You’ve probably never given a second thought as to why your body looks the same in the evening as it did in the morning. Since moving creates a kneading action on our soft tissue, we could easily change shape every day—but we don’t! Why is that? The fasciae encase all our tissues, giving them a limited, lubricated area in which to move. And as we stretch or contract our muscles continuously, the fasciae allow those movements—indeed, they love them!—but always return to their original starting shape.
When we raise an arm, the muscle cells must slide to permit the lengthening of a muscle; the nerves embedded within the muscles must also be able to slide, and the tendons must slide back within their sheaths. This intricate dance occurs each time we do something as simple as throwing a ball to a dog or waving hello to a friend.
Also essential to movement is the fluid within the fascia, which is actually liquid, or “gel-like” connective tissue. (I referred to this in my first book as the body’s “oily bath.”) This liquid nourishes our tissue and prevents its various components from adhering to one another; without this critical lubrication, our cells become glued together, making us feel stiff.

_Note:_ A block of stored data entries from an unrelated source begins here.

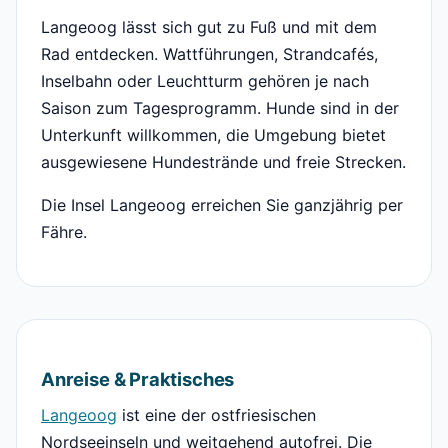
Langeoog lässt sich gut zu Fuß und mit dem
Rad entdecken. Wattführungen, Strandcafés,
Inselbahn oder Leuchtturm gehören je nach
Saison zum Tagesprogramm. Hunde sind in der
Unterkunft willkommen, die Umgebung bietet
ausgewiesene Hundestrände und freie Strecken.
Die Insel Langeoog erreichen Sie ganzjährig per
Fähre.
Anreise & Praktisches
Langeoog
ist eine der ostfriesischen
Nordseeinseln und weitgehend autofrei. Die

Immobility is one of the most common causes of pain because it leads to the solidifying or hardening of this liquid connective tissue. Every time we move, we create a subtle pumping motion that gently pushes fluid through our living matrix. Immobility permits the fluid to congeal; as it does so, the tissue layers become somewhat sticky. That’s why when our movement is restricted over a prolonged period—such as when we recover from a surgery or an injury—we start to feel very stiff and sore.
If connective tissue is the integrating matrix for the whole body, you can see how congested and glued tissues might start to become a serious issue. What kinds of terrible biological missteps might develop if we had massive logjams of adhesion right in the middle of our fasciae? You’ve likely heard the saying massage therapists often use: “You’ve got issues in your tissues.” Until we release those knots and blocks in our fasciae, we may be preventing all kinds of critical physiological communication from getting through.

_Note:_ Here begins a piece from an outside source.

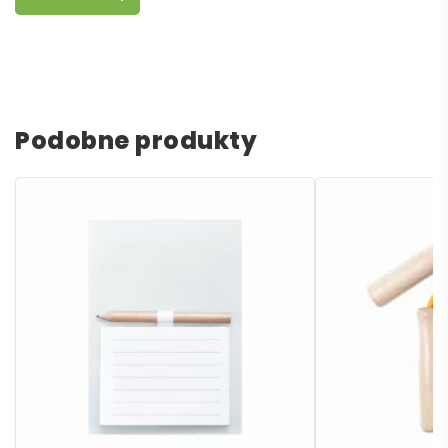
Podobne produkty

Dr. Langevin’s research clearly shows that our connective tissue relays different types of messages, including electrical, cellular, and tissue remodeling signals. Each of these signals then creates patterns that interact with one another and evolve over time. By this theory, if there is a blockage in our connective tissue, pain messages could be magnified in loops, tissue repair messages could be blocked, and even signals of pleasure or relaxation might be hampered or blunted.

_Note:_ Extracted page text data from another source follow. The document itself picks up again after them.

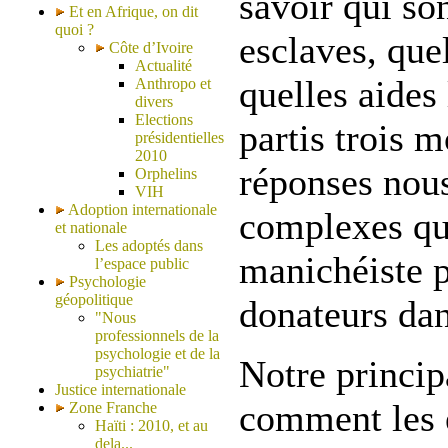
savoir qui son
Et en Afrique, on dit
quoi ?
esclaves, que
Côte d’Ivoire
Actualité
quelles aides
Anthropo et
divers
Elections
partis trois 
présidentielles
2010
réponses nou
Orphelins
VIH
Adoption internationale
complexes qu
et nationale
Les adoptés dans
manichéiste 
l’espace public
Psychologie
géopolitique
donateurs dan
"Nous
professionnels de la
psychologie et de la
Notre princip
psychiatrie"
Justice internationale
comment les e
Zone Franche
Haïti : 2010, et au
dela...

Just imagine how much better we could all feel if our bodies had none of those blockages—and our connective tissue was able to facilitate open and direct communication with all of our major organs. The good news is, that’s entirely possible. These messages can be manipulated by simple changes in our movements and posture.
Given the emerging science of connective tissue and what I’ve learned from helping people suffering from chronic pain, I know the Essentrics program works to improve the natural integrity and healing power of connective tissue—thereby improving all the communication that’s taking place, moment by moment, within our living matrix.